Continuing on the theme of tackling the unknown during these unprecedented times, I want to discuss the next 9-12 weeks college baseball players have until summer ball hopefully begins. As mentioned in my previous post on Covid-19’s impact on summer ball, these unforeseen times have drastically altered the college baseball universe as we know it. Undoubtedly, the abrupt shut down of the collegiate season will dramatically increase the importance of this summer, which prompts a critically important question. How should players prep for perhaps the biggest summer of their lives without traditional facilities available? The coming 9-12 weeks pose an interesting obstacle and opportunity in player development as we are forced to adapt and overcome in these trying times. Although there are inherent obstacles to overcome, the next couple months create a tremendous opportunity for players who understand skill development and implement proper training protocols to make significant gains in time for summer.

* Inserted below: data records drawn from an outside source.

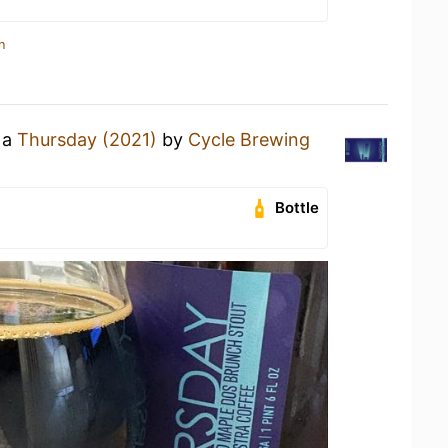
n
 a
Thursday (2021)
by
Cycle Brewing
Bottle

Understanding Skill Development
Defining how an athlete improves must come first. For the sake of this post, I will focus solely on the physical aspects of baseball. Whether the goal is to improve throwing velocity, bat speed, or running speed, at a macro level, there are only two variables that can be manipulated: mechanics and athleticism. By mechanics, I mean the specific movement patterns that allow an athlete to perform a certain task. By athleticism, I mean the power or explosiveness that one possesses. If either of these variables are manipulated positively while the other is held constant, performance will improve. At its core, the goal of player development is to improve both; however, given the limited access to equipment, the inability to work individually with coaches or trainers, and no group/team practice, improving mechanics over the next 2-3 months will be inherently difficult.
However, there is no reason to think that overall athleticism cannot be improved during this baseball hiatus. Remember, keep it simple. If the motor is improved, everything can happen more powerfully, faster, and/or for a longer time. While loss of skill during the downtime is feared, it is unlikely to occur. Our ability to master any task, say catching a ground ball, throwing a cutter, or hitting a breaking pitch, is a function of the neurological pathways we have created (often referred to as muscle memory). It’s not as if a baseball player is going to forget how to throw, catch, or swing. Unless the shutdown continues for years, no truly mastered skill will be lost. That said, recent swing changes or modifications to a pitching motion that have yet to be engrained may very well revert back to their pre-shutdown levels. But there is no reason to believe that these newly acquired skills cannot be quickly hardwired once normal baseball activities resume. By all means, if players have a net or a tee, continue to throw to maintain chronic workload or get some swings. However, for hitters continuing to work on their swings or pitchers working on a specific skill, be careful not to create a new, flawed neuromuscular pattern by overdoing a certain drill or feel. Examples might include overdoing velocity focused tee swings leading toward extreme linear or rotational actions, or shaping a breaking pitch on flat ground fueling improper trunk tilt. This stresses the importance of matching practice mechanics precisely to those of a desired “live” environment. Remember, as long as skill remains relatively constant, players will still improve coming out of this period if their athleticism improves. Thus, it is time to make building athleticism the top priority.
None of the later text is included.